What is needed: From the first line to the last, print the material exactly, skipping the pictures.

Provided data:

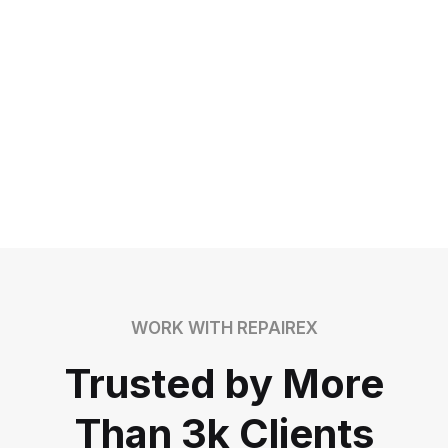
WORK WITH REPAIREX
Trusted by More
Than 3k Clients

Answer for this exercise:
WORK WITH REPAIREX
Trusted by More
Than 3k Clients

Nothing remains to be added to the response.